* **Records for this exercise**
________________

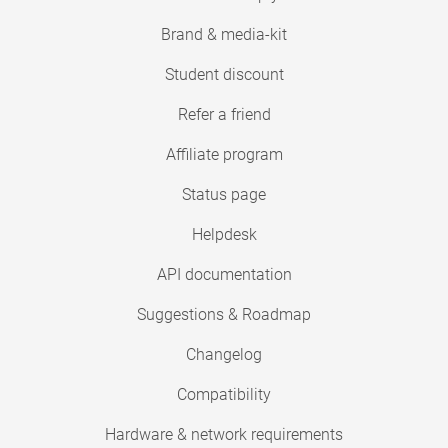
Brand & media-kit
Student discount
Refer a friend
Affiliate program
Status page
Helpdesk
API documentation
Suggestions & Roadmap
Changelog
Compatibility
Hardware & network requirements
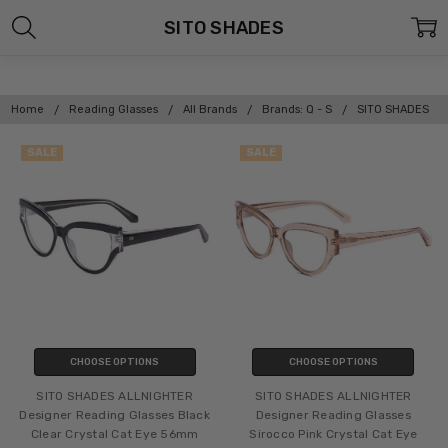
SITO SHADES
Home
Reading Glasses
All Brands
Brands: Q - S
SITO SHADES
SALE
SALE
CHOOSE OPTIONS
CHOOSE OPTIONS
SITO SHADES ALLNIGHTER
SITO SHADES ALLNIGHTER
Designer Reading Glasses Black
Designer Reading Glasses
Clear Crystal Cat Eye 56mm
Sirocco Pink Crystal Cat Eye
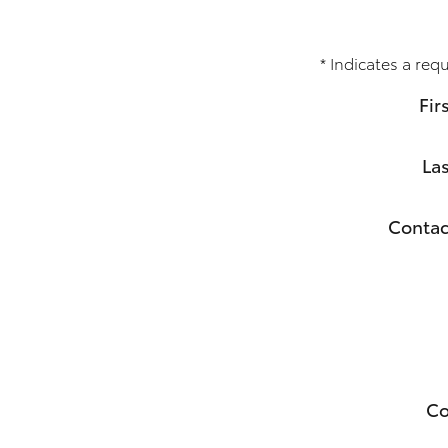
* Indicates a requ
Fir
La
Contac
C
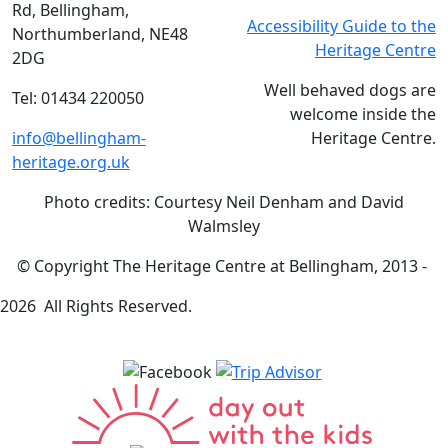
Rd, Bellingham,
Accessibility Guide to the
Northumberland, NE48
Heritage Centre
2DG
Well behaved dogs are
Tel: 01434 220050
welcome inside the
info@bellingham-
Heritage Centre.
heritage.org.uk
Photo credits: Courtesy Neil Denham and David
Walmsley
© Copyright The Heritage Centre at Bellingham, 2013 -
2026 All Rights Reserved.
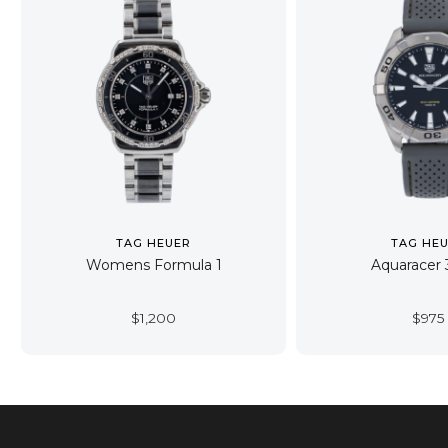
TAG HEUER
TAG HE
Womens Formula 1
Aquaracer
$
1,200
$
975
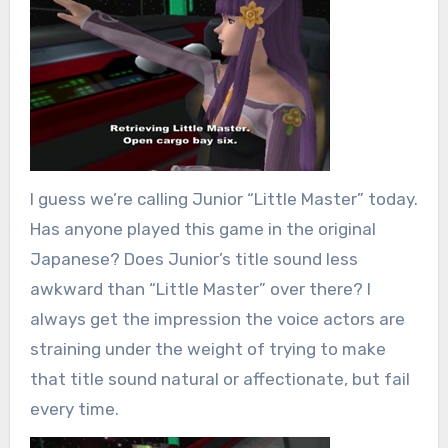
I guess we’re calling Junior “Little Master” today.
Has anyone played this game in the original
Japanese? Does Junior’s title sound less
awkward than “Little Master” over there? I
always get the impression the voice actors are
straining under the weight of trying to make
that title sound natural or affectionate, but fail
every time.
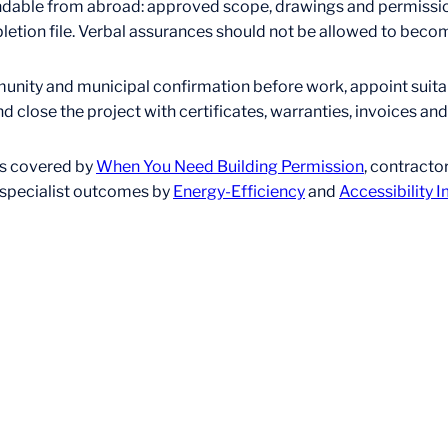
dable from abroad: approved scope, drawings and permissions
tion file. Verbal assurances should not be allowed to becom
mmunity and municipal confirmation before work, appoint suit
d close the project with certificates, warranties, invoices a
is covered by
When You Need Building Permission
, contracto
 specialist outcomes by
Energy-Efficiency
and
Accessibility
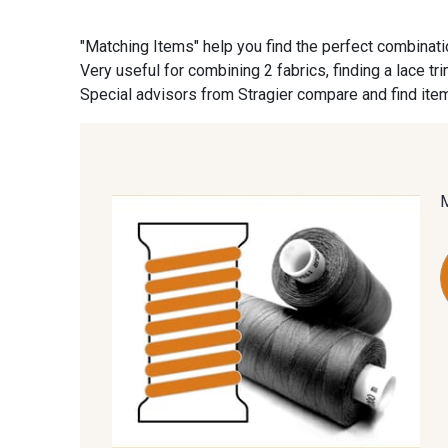
"Matching Items" help you find the perfect combinati
09870 - 09870
09824 - 09824
Very useful for combining 2 fabrics, finding a lace tr
Special advisors from Stragier compare and find item
C9945 - C9945
09963 - 09963
09685 - 09685
09635 - 09635
09606 - 09606
09992 - 09992
09674 - 09674
09149 - 09149
09115 - 09115
09138 - 09138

________________

* **What is expected**
Leave every image out, and retype the material exactly.

* **Response below**
Brand & media-kit
Student discount
Refer a friend
Affiliate program
Status page
Helpdesk
API documentation
Suggestions & Roadmap
Changelog
Compatibility
Hardware & network requirements
SITO SHADES
Home
Reading Glasses
All Brands
Brands: Q - S
SITO SHADES
SALE
SALE
CHOOSE OPTIONS
CHOOSE OPTIONS
SITO SHADES ALLNIGHTER
SITO SHADES ALLNIGHTER
Designer Reading Glasses Black
Designer Reading Glasses
Clear Crystal Cat Eye 56mm
Sirocco Pink Crystal Cat Eye
* Indicates a requ
Fir
La
Contac
C
Rd, Bellingham,
Accessibility Guide to the
Northumberland, NE48
Heritage Centre
2DG
Well behaved dogs are
Tel: 01434 220050
welcome inside the
info@bellingham-
Heritage Centre.
heritage.org.uk
Photo credits: Courtesy Neil Denham and David
Walmsley
© Copyright The Heritage Centre at Bellingham, 2013 -
2026 All Rights Reserved.
TAG HEUER
TAG HE
Womens Formula 1
Aquaracer
$
1,200
$
975
I guess we’re calling Junior “Little Master” today.
Has anyone played this game in the original
Japanese? Does Junior’s title sound less
awkward than “Little Master” over there? I
always get the impression the voice actors are
straining under the weight of trying to make
that title sound natural or affectionate, but fail
every time.
dable from abroad: approved scope, drawings and permissions
tion file. Verbal assurances should not be allowed to becom
mmunity and municipal confirmation before work, appoint suit
d close the project with certificates, warranties, invoices a
is covered by
When You Need Building Permission
, contracto
 specialist outcomes by
Energy-Efficiency
and
Accessibility
"Matching Items" help you find the perfect combinati
09870 - 09870
09824 - 09824
Very useful for combining 2 fabrics, finding a lace tr
Special advisors from Stragier compare and find item
C9945 - C9945
09963 - 09963
09685 - 09685
09635 - 09635
09606 - 09606
09992 - 09992
09674 - 09674
09149 - 09149
09115 - 09115
09138 - 09138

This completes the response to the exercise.